Monday, November 16, 2015

Prostitution in Civil War Nashville

By Greg Segroves, 4-3-13
 

Trivia question. What city in the United States was the first to legalize prostitution? If you answered Las Vegas Nevada you are wrong. It was Nashville Tennessee in 1863. There are many things that can reduce the effectiveness of an Army in wartime. The use of alcohol, drugs, and sexually transmitted disease. That is in any era. More soldiers died from disease in the Civil War than died from bullets. Besides sexually transmitted disease men died from poor hygiene. The poor placement of latrines near a camp. Surgeons using dirty hands while treating wounds. Because of the Civil War medical officials began to realize that disease could be prevented by changing unhealthy practices and educating troops. This ratio of deaths from disease as opposed to combat wounds changed in World War 1. In every war since more men have died from combat wounds than disease. There were 750,000 deaths from both causes in the Civil War.

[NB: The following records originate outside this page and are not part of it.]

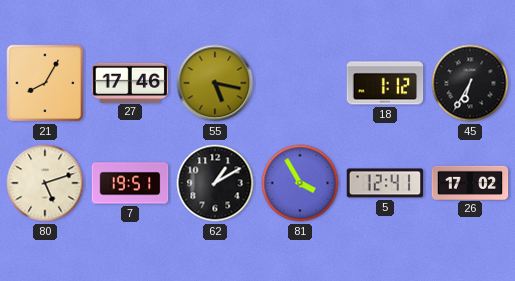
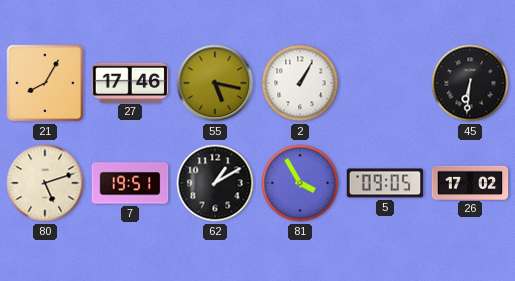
2: none -> 1:05
18: 1:12 -> none
45: 6:35 -> 6:31
5: 12:41 -> 09:05
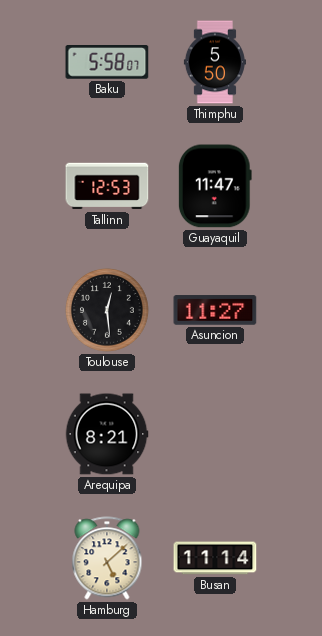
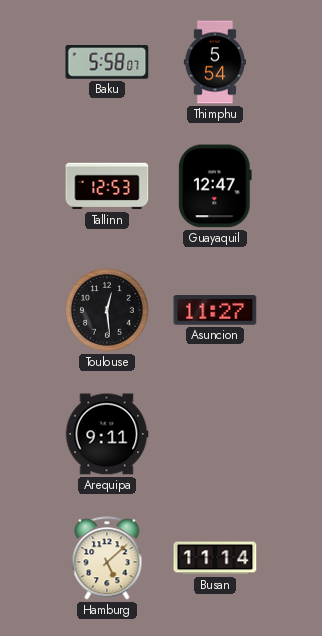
Thimphu: 5:50 -> 5:54
Guayaquil: 11:47 -> 12:47
Arequipa: 8:21 -> 9:11
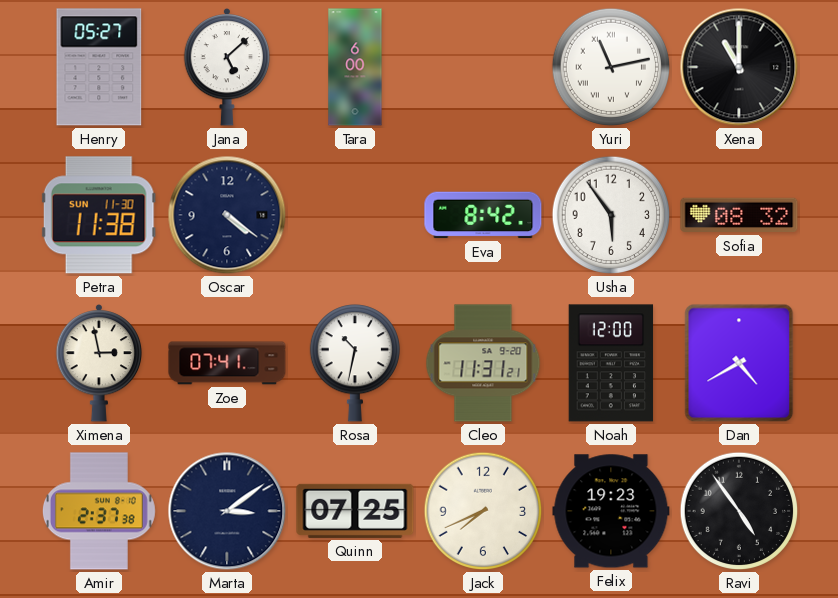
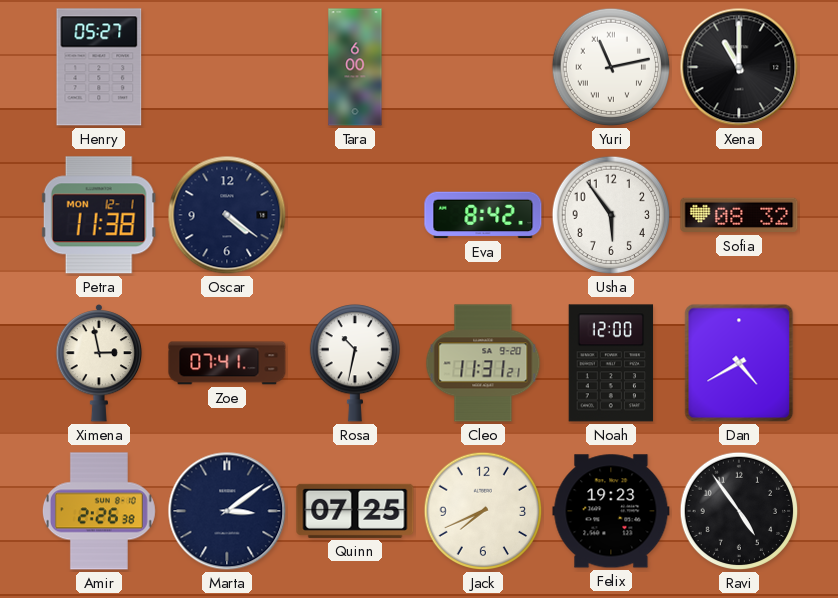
Jana: 5:08 -> none
Petra date: SUN 11-30 -> MON 12-1
Amir: 2:37 -> 2:26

In 1860 there were 207 prostitutes living in Nashville. The largest brothel housed 17 women and it was located on the river front near lower Broad & 1st Ave, or as it was called then, Front St. The average house had anywhere from one to three women. In 1860 Nashville had a population of 17,000. Five thousand of these were free blacks and slaves. When the war broke out thousands of Confederate troops passed through Nashville and then the city fell to Union Forces on 25-Feb-1862. There were as many as 100,000 troops in and around Nashville at various times. Washington D.C. and Nashville had the biggest problem with prostitution because Washington was the headquarters for the eastern armies and Nashville was the headquarters for the western armies.

There was a four block area from present day 1st Ave. to 4th Ave. called "Smoky Row" which was the "red light district". The term hooker was in use before the war but it was popularized in relation to General Joseph Hooker who had a reputation for hanging out with loose women. Nashville actually acquired the nickname as the "city of 10,000 whores' but the actual number was estimated at 1,500. The rise of sexually transmitted disease became so bad that the army's chief medical officer rounded up as many prostitutes as he could find and put them on a new steamboat called the "Idahoe". He sent them to Louisville and that city refused to take them. Then they eventually traveled to Cincinnatti where they also were not wanted. In the meantime these women trashed the steamboat. The steamboat Captain gave up and returned To Nashville. They found that the black prostitutes were picking up the slack for the missing white prostitutes. After this failed attempt a notice was issued to the prostitutes that they had until 20-Aug-1863 to be medically examined by a Army surgeon and after paying a 5.00 dollar fee they would be issued a permit to ply their trade. The new ordinance stated that they must be re-examined every 10 to 14 days. By April 30th 1864, 352 women had been licensed. Thanks to legalization only 30 of the first 999 soldiers to contract a sexually transmitted disease contracted it in Nashville.

Syphilis before the discovery of penicillin was the 19th century's version of AID's. They treated it with salts of mercury. Mercury is extremely toxic. This treatment led to the saying that "a night with Venus means a lifetime with Mercury". There were 23 military hospital's in Nashville during the war. One hospital was for soldiers suffering from STD's. One was for white prostitutes, and one was for black prostitutes. The first picture is of an era prostitute. The second is the permit issued to a Nashville prostitute and the third is believed to be the wartime hospital for white prostitutes on Second ave. near Jo Johnston . Because of the success achieved at Nashville Memphis became the second city to legalize prostitution.

From: gregsegroves.blogspot.com


2 comments:

If only our modern legislators were smart enough to do something like this. It is very costly to try to regulate something that is used by so many, look at the great failure of the prohibition of alcohol which only served to give organized crime a seemingly permanent toehold in American society. Regulating and controlling is the sensible approach.